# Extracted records
····················

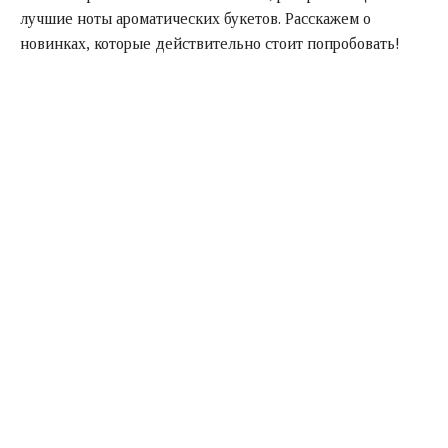
лучшие ноты ароматических букетов. Расскажем о
новинках, которые действительно стоит попробовать!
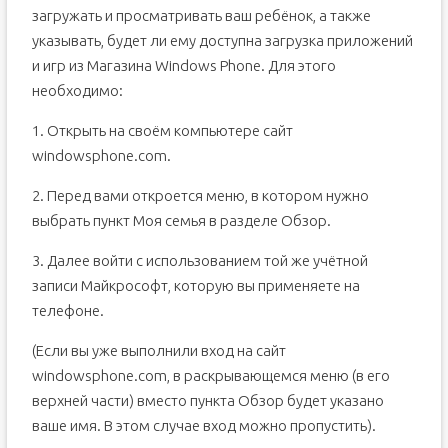
загружать и просматривать ваш ребёнок, а также
указывать, будет ли ему доступна загрузка приложений
и игр из Магазина Windows Phone. Для этого
необходимо:
1. Открыть на своём компьютере сайт
windowsphone.com.
2. Перед вами откроется меню, в котором нужно
выбрать пункт Моя семья в разделе Обзор.
3. Далее войти с использованием той же учётной
записи Майкрософт, которую вы применяете на
телефоне.
(Если вы уже выполнили вход на сайт
windowsphone.com, в раскрывающемся меню (в его
верхней части) вместо пункта Обзор будет указано
ваше имя. В этом случае вход можно пропустить).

····················

# What you will do
All lines from the one containing "1. Открыть на своём компьютере сайт" through the end of the records, both ends included, are to be quoted exactly; please add nothing else.

# Exercise output
1. Открыть на своём компьютере сайт
windowsphone.com.
2. Перед вами откроется меню, в котором нужно
выбрать пункт Моя семья в разделе Обзор.
3. Далее войти с использованием той же учётной
записи Майкрософт, которую вы применяете на
телефоне.
(Если вы уже выполнили вход на сайт
windowsphone.com, в раскрывающемся меню (в его
верхней части) вместо пункта Обзор будет указано
ваше имя. В этом случае вход можно пропустить).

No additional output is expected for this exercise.